§ **THE PROBLEM**
Tell how many lines in the data below hold the string "calli"; give nothing but the number.

Transcribed page contents:
= = = = = = =
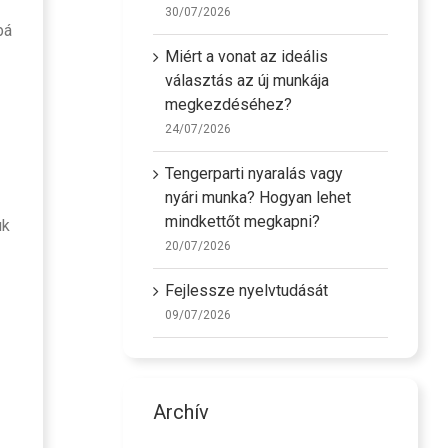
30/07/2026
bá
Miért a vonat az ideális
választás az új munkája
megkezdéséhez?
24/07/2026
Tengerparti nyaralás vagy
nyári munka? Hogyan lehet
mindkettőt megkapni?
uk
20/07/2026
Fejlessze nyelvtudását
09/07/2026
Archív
= = = = = = =
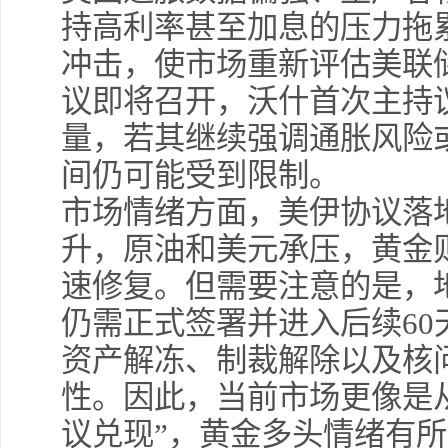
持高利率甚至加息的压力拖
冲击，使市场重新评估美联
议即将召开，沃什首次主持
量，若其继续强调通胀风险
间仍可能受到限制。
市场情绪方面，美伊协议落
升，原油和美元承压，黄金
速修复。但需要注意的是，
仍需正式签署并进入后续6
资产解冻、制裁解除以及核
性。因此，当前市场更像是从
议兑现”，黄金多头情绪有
= = = = = = =
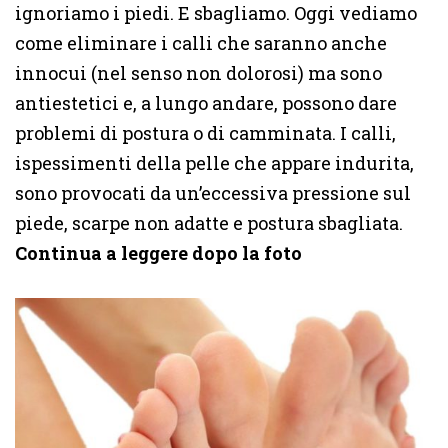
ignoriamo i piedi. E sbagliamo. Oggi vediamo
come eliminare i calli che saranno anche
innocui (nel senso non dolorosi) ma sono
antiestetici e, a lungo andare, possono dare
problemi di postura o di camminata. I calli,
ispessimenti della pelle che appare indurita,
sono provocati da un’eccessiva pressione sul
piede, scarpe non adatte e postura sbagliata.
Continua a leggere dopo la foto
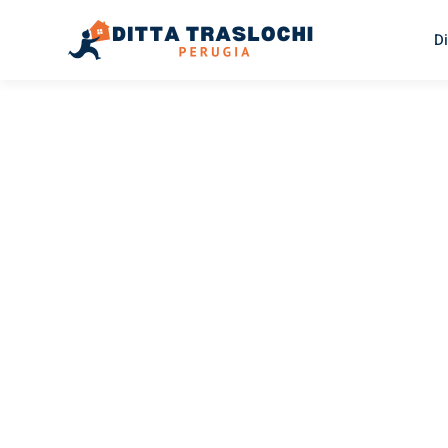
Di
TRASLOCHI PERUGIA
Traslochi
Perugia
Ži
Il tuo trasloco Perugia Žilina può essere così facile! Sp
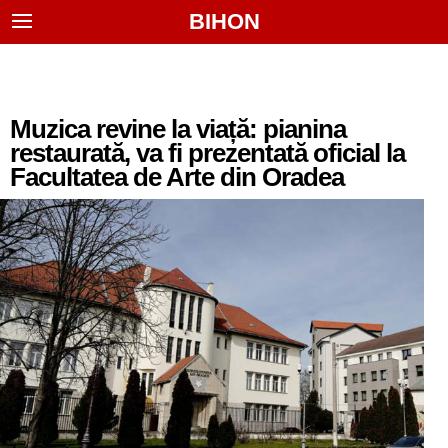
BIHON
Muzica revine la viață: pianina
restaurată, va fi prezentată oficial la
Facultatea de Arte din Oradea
= = = = = = =
§ **SOLUTION TO THIS EXERCISE**
2